Word by word, eh? Figures it would get down to that.

I'm home, letting the antibiotics do their work.... I don't have the desire to push through this week: I'll run through the Cold War next week, and scrunch the post-Cold-war stuff down, but it'll all get done eventually.

Posted by Jonathan Dresner at November 20, 2009 01:33 PM

The worst of it? Checking today, I see that the ones I worked on last week are doing worse than the ones I didn't have time to mess with. Now I'm at a complete loss for what to do next. (But I'm leaning toward spending the day reading books online.)

How are you? Are you going to share the Cold War stuff with us?
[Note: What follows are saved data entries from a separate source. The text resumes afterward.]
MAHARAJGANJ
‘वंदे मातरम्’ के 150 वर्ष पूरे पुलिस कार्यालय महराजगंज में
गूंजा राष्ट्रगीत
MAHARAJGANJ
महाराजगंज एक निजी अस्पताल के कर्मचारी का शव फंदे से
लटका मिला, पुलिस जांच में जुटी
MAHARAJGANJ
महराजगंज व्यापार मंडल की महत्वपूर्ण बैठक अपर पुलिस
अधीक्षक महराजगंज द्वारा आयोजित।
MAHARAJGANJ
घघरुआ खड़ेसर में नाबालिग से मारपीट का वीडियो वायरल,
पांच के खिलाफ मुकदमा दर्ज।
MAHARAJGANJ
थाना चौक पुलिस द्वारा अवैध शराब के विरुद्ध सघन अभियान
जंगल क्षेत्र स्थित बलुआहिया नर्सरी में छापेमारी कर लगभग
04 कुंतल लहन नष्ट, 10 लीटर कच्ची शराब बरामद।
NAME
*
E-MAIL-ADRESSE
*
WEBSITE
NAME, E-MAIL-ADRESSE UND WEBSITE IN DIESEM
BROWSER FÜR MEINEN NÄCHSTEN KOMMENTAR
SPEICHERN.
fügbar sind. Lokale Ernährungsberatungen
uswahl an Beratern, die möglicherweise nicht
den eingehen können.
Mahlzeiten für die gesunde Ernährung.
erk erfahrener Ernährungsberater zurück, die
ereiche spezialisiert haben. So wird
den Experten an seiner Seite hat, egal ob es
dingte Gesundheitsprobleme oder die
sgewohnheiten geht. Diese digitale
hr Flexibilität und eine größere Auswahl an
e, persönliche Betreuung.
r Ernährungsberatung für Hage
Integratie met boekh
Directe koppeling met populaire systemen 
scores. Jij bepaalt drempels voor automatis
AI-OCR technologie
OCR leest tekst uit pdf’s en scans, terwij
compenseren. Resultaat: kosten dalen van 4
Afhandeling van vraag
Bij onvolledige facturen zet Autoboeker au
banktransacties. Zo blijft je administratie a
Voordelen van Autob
Posted by Anne at November 23, 2009 09:47 AM

For the Cold War stuff, you start with the chronology and list of proxy wars. I point out that I don't like the term "the Cold War" because it wasn't just one event ("the"), because there was an awful lot of shooting going on (i.e., not "Cold" except between the principals), and that what went on between the US and USSR was more like a propaganda and diplomatic exercise, and a lot of preparation for war, and fear about war, but not actually war. So basically I spend the first half of the class pointing out what's wrong with the whole term before I begin working on the chronology: the early stalemates; the middle-period crises (Cuban Missile, Sino-Soviet split) the later Detente and RealPolitik. That's as far as I got, really: Monday I'll have to fold my discussion of the end of the Cold War with the discussion of globalization, which works fine for me.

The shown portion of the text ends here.